Background: Pheochromocytomas (PHEO) are rare neuroendocrine tumors that secrete excess catecholamines, leading to severe cardiovascular complications. While their typical symptoms include episodes of hypertension and tachycardia, their association with Takotsubo syndrome (TTS) is less commonly recognized, especially with reverse TTS, which is an even more rare clinical presentation of PHEO. TTS often resolves with supportive care, however when related to catecholamine excess from pheochromocytomas, can lead to recurrent episodes and long-term cardiovascular risks.

Objectives: This case report aims to increase awareness among clinicians regarding the causal association between Takotsubo cardiomyopathy and catecholamine secreting pheochromocytoma.

Case Presentation: A 40-year-old female patient with a history of reverse Takotsubo cardiomyopathy two years ago, currently on ongoing antihypertensive treatment, was admitted to the emergency department due to palpitations, chest pain, headache, and vomiting. Clinical evaluation revealed a hypertensive crisis (BP = 220/110 mmHg), sinus tachycardia (HR = 120 bpm) and ischemic changes on the ECG. Biochemical tests revealed elevated troponin levels, severe hyperglycemia and increased lactate in the blood gases without acidosis. Echocardiography showed hypokinesia of the left ventricle, leading to urgent coronary angiography, which was normal. The patient was admitted to the ICU and treated with a non-selective beta-blocker (labetalol) and intravenous nitrate, leading to significant improvement in the left ventricular echocardiographic findings, suggesting a possible reverse Takotsubo syndrome. Due to the clinical picture, the patient’s young age and medical history, pheochromocytoma was suspected.

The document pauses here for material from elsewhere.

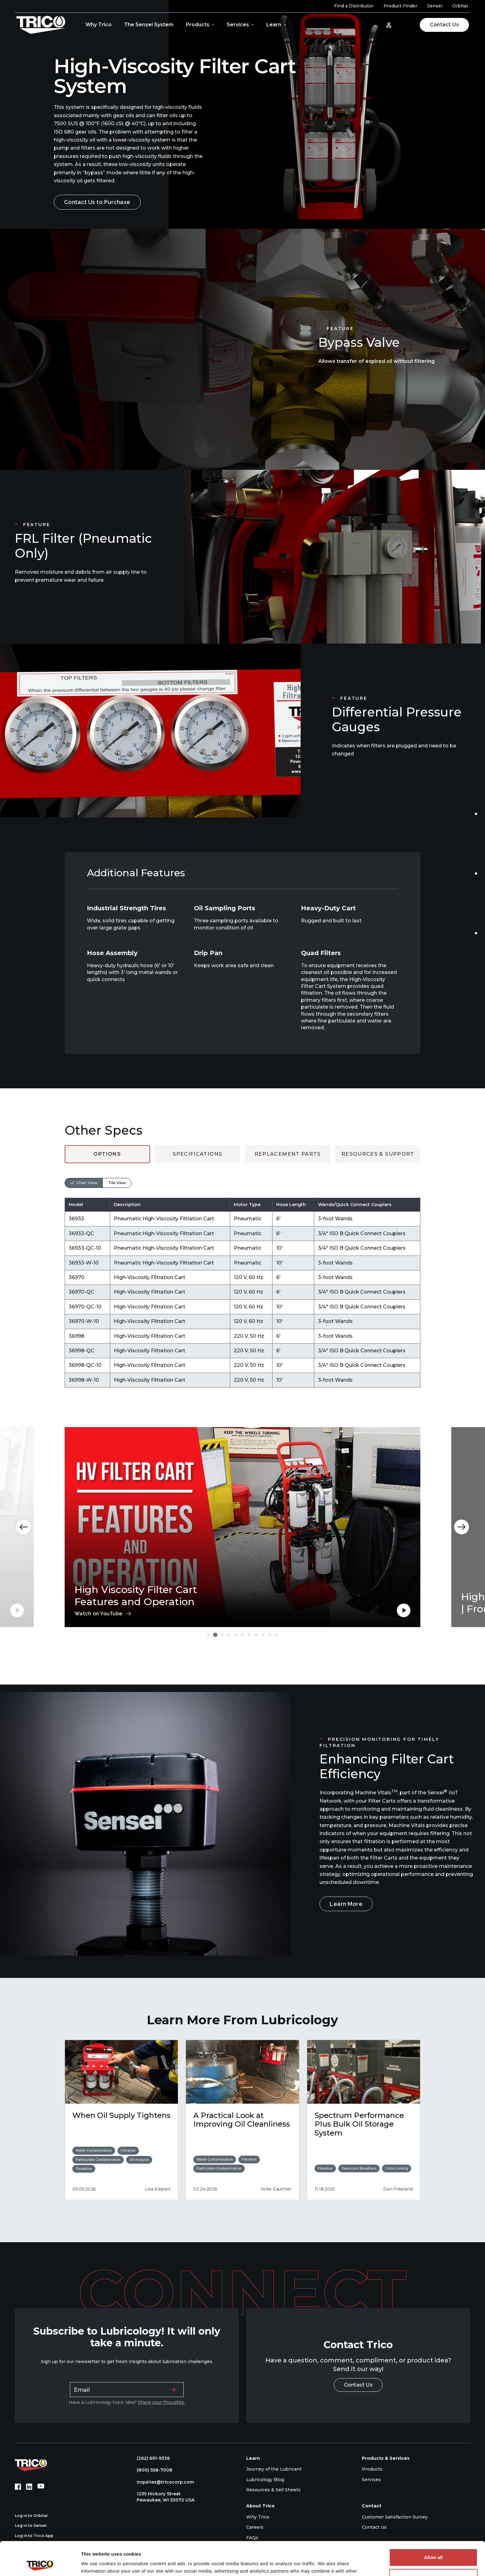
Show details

Results: A computed tomography (CT) scan revealed a nodular mass in the left adrenal gland (3.1 x 2.7 cm) with heterogeneous contrast uptake. Hormonal screening confirmed elevated plasma catecholamines levels: metanephrine: 330 ng/l (normal <88), free normetanephrine: 1030 ng/l (normal <115), and free 3-methoxytyramine: 37 ng/l (normal <17.4). Staging with whole-body CT and Tecrotyde scan did not show secondary lesions or paragangiomas. The patient was prepared with alpha-blocker (doxasocin) for 15 days and underwent laparoscopic left adrenalectomy. Histopathological diagnosis confirmed pheochromocytoma (size =3 cm, PASS score= 1, Ki67 <1%, PT1NxMx). Genetic testing was negative. Postoperatively, hormonal screening was negative and imaging showed no recurrence. The patient remains asymptomatic without anthihypertensive medication.

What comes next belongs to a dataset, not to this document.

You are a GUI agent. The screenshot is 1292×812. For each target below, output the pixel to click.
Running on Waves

Conclusion: The association between pheochromocytomas and Takotsubo syndrome underscores the importance of recognizing catecholamine-induced myocardial dysfunction in patients with acute chest pain and ECG abnormalities. Clinicians should suspect pheochromocytoma in unexplained TTS cases as early diagnosis and treatment are essential to prevent long-term cardiac damage. Further research is needed for optimal management of this potentially life-threatening complication.